Tras el segundo instrumental que le da título al álbum. Supone un auténtico cambio referente a lo que se venía proponiendo gracias a varias percusiones que le dan un sabor más latino, adornado por el sonido de latas de Coca Cola, piano y trompetas que hacen recordar un poco a Herb Alpert. Un respiro final y alegre previo a un final desesperanzado.

“Caroline No” es el tema más descorazonador de todo el disco ya que habla sobre el termino de una relación, los cambios que sufre la persona amada y sobre todo, la añoranza fallida por volver a ver lo que hizo que el amor empezará en primer lugar. Percusiones repetitivas, harpiscordio sereno y unos efectos de sonido que darían inspiración para que The Beatles pudiera armar futuros proyectos (entre ellos, Sgt. Pepper’s Lonely Hearts Club Band). El tramo instrumental final con la orquesta, resumen todo lo que se ha experimentado.

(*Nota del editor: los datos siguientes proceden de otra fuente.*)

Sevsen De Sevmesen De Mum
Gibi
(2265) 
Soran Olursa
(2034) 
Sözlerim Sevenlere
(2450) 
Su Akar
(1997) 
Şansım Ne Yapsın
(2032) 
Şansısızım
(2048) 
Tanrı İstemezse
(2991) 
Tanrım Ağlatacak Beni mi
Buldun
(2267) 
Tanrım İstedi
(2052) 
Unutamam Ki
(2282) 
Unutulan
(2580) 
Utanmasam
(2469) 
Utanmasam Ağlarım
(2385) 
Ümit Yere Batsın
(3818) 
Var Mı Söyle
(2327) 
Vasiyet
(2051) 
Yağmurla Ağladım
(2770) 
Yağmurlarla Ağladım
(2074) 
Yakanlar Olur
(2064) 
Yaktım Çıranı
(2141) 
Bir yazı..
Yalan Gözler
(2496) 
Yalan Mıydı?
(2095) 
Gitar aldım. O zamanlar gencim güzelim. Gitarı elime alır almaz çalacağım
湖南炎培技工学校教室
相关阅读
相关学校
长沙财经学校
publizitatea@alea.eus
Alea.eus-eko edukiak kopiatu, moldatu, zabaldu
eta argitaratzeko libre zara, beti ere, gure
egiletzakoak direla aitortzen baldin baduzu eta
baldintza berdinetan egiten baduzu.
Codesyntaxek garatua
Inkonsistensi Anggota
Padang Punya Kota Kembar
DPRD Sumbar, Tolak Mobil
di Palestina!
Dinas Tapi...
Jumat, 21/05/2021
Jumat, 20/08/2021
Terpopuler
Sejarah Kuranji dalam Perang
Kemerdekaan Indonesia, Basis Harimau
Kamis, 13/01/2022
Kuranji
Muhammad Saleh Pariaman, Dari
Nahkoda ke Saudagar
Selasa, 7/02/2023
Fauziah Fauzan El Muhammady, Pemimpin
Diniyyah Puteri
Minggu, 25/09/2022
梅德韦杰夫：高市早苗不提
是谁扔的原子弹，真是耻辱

UNA JOYA QUE BRILLA CADA VEZ MÁS

A más de 50 años de su publicación, Pet Sounds se ha constituido como un incuestionable pilar fundamental no solo del rock sino de la música. La experimentación, complejidad musical y letras que son un vaivén de emociones influyeron para lo que después vendría, generando una nueva forma de hacer música, componer, pero sobre todo, aprovechar los recursos posibles.

Brian Wilson se atrevió a salir de lo que tanto éxito había dado a sus Beach Boys para llevarlos a otro nivel, donde lo que hacían era vanguardista, consagratorio. Toda la música realizada a posterior conduce directa o indirectamente a este gran trabajo de estudio que sigue enamorando a cada nueva generación por su contenido universal.

La complejidad compositiva y de ejecución de Pet Sounds es notable. Y no es de extrañar que, al volver de vacaciones, tanto los otros dos hermanos Wilson (Carl y Dennis), Al Jardine, Mike Love y Bruce Johnston (quién había entrado a la banda por la necesidad que había generado la ausencia de Brian en las presentaciones en vivo) se mostrarán sorprendidos, aún más nerviosos, dado que en directo era casi impensable que los 5 miembros que tocaban en el escenario pudieran replicar el resultado de 20 o más músicos. Al final y por respeto a su productor, cedieron para regalar al mundo una joya imperdible.